Zugang zu solchen Informationen

Empfehlenswert ist es, bei der Auftragsvergabe an eine Auskunftei nicht als Journalist aufzutreten, sondern solche Geschäfte bzw. Anfragen über eine neutrale Stelle laufen zu lassen – auf journalistische Wissensbegierden reagiert diese Branche verschnupft und eher zugeknöpft. In Medienunternehmen kann die kaufmännische Abteilung solche Jobs übernehmen; Freie sollten sich eine unverdächtige Vertrauensperson oder eine befreundete Firma suchen, die man vorschalten kann.

Und noch etwas sollte man wissen: Solche Auskünfte sind vergleichsweise billig. Firmen kaufen derlei Informationen meist gleich im Abonnement oder in größeren Mengen auf Vorrat (Gutscheinprizip). Die Kosten für eine normale “Auskunft” gibt es ab 30 Euro. Für solches Geld kann man nicht wirklich in die Tiefe gehende Auskünfte bzw. aktuelle Informationen erwarten. Die Auskunfteien leben v.a. von der Mehrfachverwertung solcher Einzelauskünfte und aktualisieren die Informationen nur ab und an. Mit anderen Worten: Der Aktualitätsgehalt von harten Infomrationen muss nicht immer dem (aller)neuesten Stand entsprechen. Darauf sollte man sich einstellen und derlei Informationen als Ausgangsbasis für weitergehende Recherchen nutzen.

3 relevante Anbieter

Die weltweit größte Auskunftei heißt Dun & Bradstreet: www.dnb.com/de-de. Sie ist in allen wirtschaftlich potenten Ländern vertreten.

In Deutschland am bekanntesten ist der Verein Creditreform: www.creditreform.de.

Vormals unter dem Namen “Auskunftei Bürgel” bzw. “Bürgel Wirtschaftsinformationen” bekannt firmiert diese nunmehr unter der Bezeichnung “CRIF”: www.crif.de.

Wie gesagt bzw. geschrieben: Auch das Anzapfen solcher Informationsanbieter kann im Einzelfall Sinn machen. Die Darstellung dieser Quellen ist deshalb länger geworden, weil die wenigsten darum wissen.

Medienunternehmen: die Mediendatenbank der KEK

KEK steht für “Kommission zur Ermittlung der Konzentration im Medienbereich”. Sie gibt es seit 1997. Ihre Aufgabe: den Überblick über Konzentrationsvorgänge im Auge zu behalten. Und um letztlich darauf zu achten, dass in Deutschland ausreichend Medienvielfalt erhalten bleibt.

Von Interesse hier ist die Mediendatenbank: https://www.kek-online.de/mediendatenbank/#/, in der alle Namen, Verlage und Unternehmen gespeichert sind, egal ob Zeitungen, Zeitschriften, Werbeblätter, Hörfunk und Fernsehen oder Online. 

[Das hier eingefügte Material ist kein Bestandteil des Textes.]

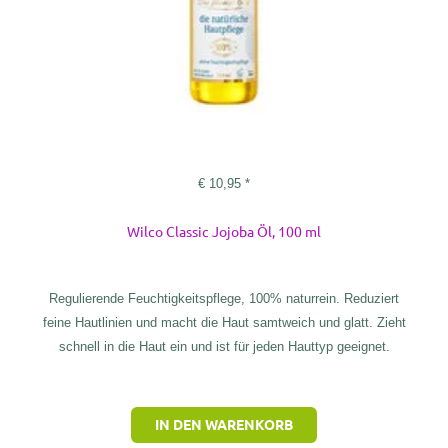
€
10,95
*
Wilco Classic Jojoba Öl, 100 ml
Regulierende Feuchtigkeitspflege, 100% naturrein. Reduziert
feine Hautlinien und macht die Haut samtweich und glatt. Zieht
schnell in die Haut ein und ist für jeden Hauttyp geeignet.
IN DEN WARENKORB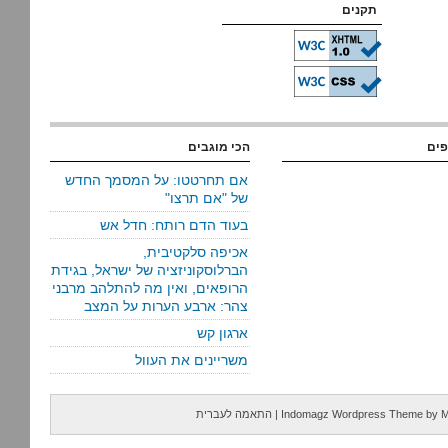
תקנים
פים
הכי מוגבים
אם תחרטטו: על המסמך החדש
של "אם תרצו"
בעוד הדם רותח: חדל אש
אכיפה סלקטיבית,
הברלוסקוניזציה של ישראל, בגידת
הרופאים, ואין מה להתלהב מרבני
צהר: ארבע הערות על המצב
ארגון קש
משריינים את העוול
M
by
Indomagz Wordpress Theme
|
התאמה לעברית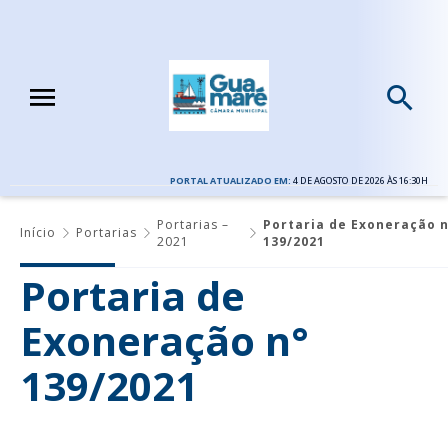
PORTAL ATUALIZADO EM:
4 DE AGOSTO DE 2026 ÀS 16:30H
Portarias –
Portaria de Exoneração n
Início
Portarias
2021
139/2021
Portaria de
Exoneração n°
139/2021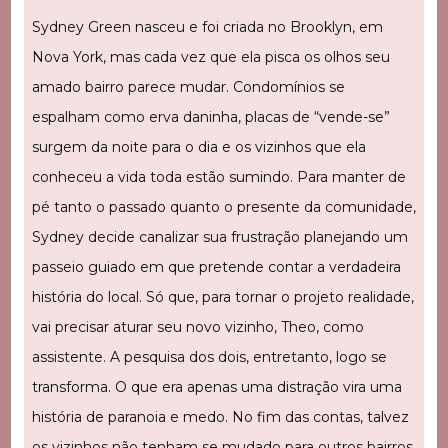
Sydney Green nasceu e foi criada no Brooklyn, em
Nova York, mas cada vez que ela pisca os olhos seu
amado bairro parece mudar. Condomínios se
espalham como erva daninha, placas de “vende-se”
surgem da noite para o dia e os vizinhos que ela
conheceu a vida toda estão sumindo. Para manter de
pé tanto o passado quanto o presente da comunidade,
Sydney decide canalizar sua frustração planejando um
passeio guiado em que pretende contar a verdadeira
história do local. Só que, para tornar o projeto realidade,
vai precisar aturar seu novo vizinho, Theo, como
assistente. A pesquisa dos dois, entretanto, logo se
transforma. O que era apenas uma distração vira uma
história de paranoia e medo. No fim das contas, talvez
os vizinhos não tenham se mudado para outros bairros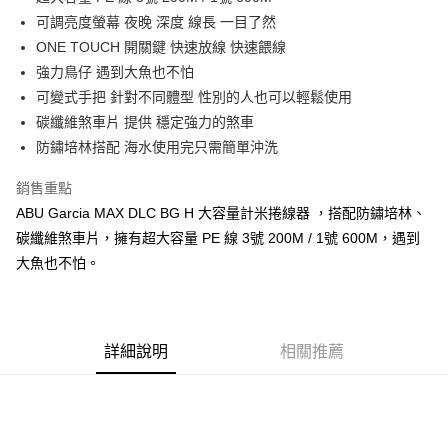
２．便利：只要手機號碼，簡訊認證，即可結帳。
法說明評估內容。
可調亮度螢幕 夜晚 深度 線長 一目了然
３．安心：先確認商品／服務後，再付款。
【繳款方式說明】
運送方式
ONE TOUCH 開關鍵 快速放線 快速餵線
1.分期款項不併入電信帳單，「大哥付你分期」於每月結算日後寄送繳費提
【「AFTEE先享後付」結帳流程】
全家取貨付款
醒簡訊。
強力鳥仔 遇到大魚也不怕
１．於結帳方式選擇「AFTEE先享後付」後，將跳轉至「AFTEE先享後付」
2.透過簡訊連結打開帳單後，可選擇「超商條碼／台灣大直營門市／銀行轉
每筆NT$60，滿NT$1,200(含以上)免運費
結帳頁面，進行簡訊認證並確認金額後，即可完成結帳。
可變式手把 針對不同體型 性別的人也可以輕鬆使用
帳／街口支付／iPASS MONEY」等通路繳費。
２．訂單成立數日內，您將收到繳費通知簡訊。
碳纖維煞車片 提供 穩定強力的煞車
付款後全家取貨
３．收到繳費通知簡訊後14天內，點擊此簡訊中的連結，可透過四大超商／
【注意事項】
防鏽培林搭配 海水使用完只需簡單沖洗
ATM／網路銀行／等多元方式進行付款，方視為交易完成。
每筆NT$60，滿NT$1,200(含以上)免運費
1.本服務係由「台灣大哥大股份有限公司」（以下簡稱本公司）所提供，讓
※ 請注意：結帳手續完成當下不需立刻繳費，但若您需要取消訂單，請聯絡
用戶於交易時，得透過本服務購買商品或服務，並由商店將買賣／分期付款
購買商品的店家。未經商家同意取消之訂單仍視為有效，需透過AFTEE先享
銷售重點
7-11取貨付款
買賣價金債權讓與本公司後，依約使用本公司帳單繳交帳款。
後付繳納相關費用。
2.基於同意付款使用「大哥付你分期」之契約關係目的，商店將以您的個人
ABU Garcia MAX DLC BG H 大容量計米捲線器 ，搭配防鏽培林、
每筆NT$60，滿NT$1,200(含以上)免運費
※ 交易是否成功請以「AFTEE先享後付 」之結帳頁面顯示為準，若有關於
資料（包含姓名、電話或地址）提供予台灣大哥大進項蒐集、處理及利用，
碳纖維煞車片，擁有超大容量 PE 線 3號 200M / 1號 600M，遇到
是否繳費成功／繳費後需取消欲退款等相關疑問，請聯繫「AFTEE先享後付
由本公司與您本人進行分期帳單所需資料之確認、核對及更正。
客戶支援中心」
https://netprotections.freshdesk.com/support/home
付款後7-11取貨
大魚也不怕。
3.完整用戶服務條款，請詳閱以下連結：
https://oppay.tw/userRule
每筆NT$60，滿NT$1,200(含以上)免運費
【注意事項】
１．透過由恩沛科技股份有限公司提供之「AFTEE先享後付」服務完成之交
一般宅配（門市自取請勿下單，請聯繫客服）
易，需依本服務之必要範圍內提供個人資料，並將交易相關給付款項請求債
權轉讓予恩沛科技股份有限公司。
每筆NT$100，滿NT$2,000(含以上)免運費
詳細說明
相關推薦
２．關於個人資料處理事宜，請瀏覽以下網址：
https://aftee.tw/terms/#terms3
離島一般宅配
３．未成年的使用者請事先徵得法定代理人或監護人之同意方可使用
每筆NT$200，滿NT$2,000(含以上)免運費
「AFTEE先享後付」，若未經同意申辦者引起之損失，本公司不負相關責
任。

Beispiel “Funke Mediengruppe”:

“Mediengruppe” liest sich verniedlichend, de facto handelt es sich um einen medial breit aufgestellten und regional flächendeckenden Medienkonzern. Neben all den registrierten Informationen zu den Inhaber- und Beteiligungsverhältnissen bietet die KEK auch grafische Darstellungen an. Hier ein (kleiner) Ausschnitt aus dem verzweigten Medienkonglomerat:

KEK-Mediendatenbank: Ausschnitt aus der Verflechtungsstruktur der Funke Mediengruppe, Stand 2026

 

Weitere Informationen haben die landesweiten Medienanstalten. Im Bereich der Tagespresse forscht vor allem der  FORMATT-Gründer und Medienkonzentrationsforscher Horst RÖPER in Dortmund. Von ihm wissen wir, das 60% aller Tageszeitungen in Deutschland von den 10 größten Verlagen herausgegeben werden.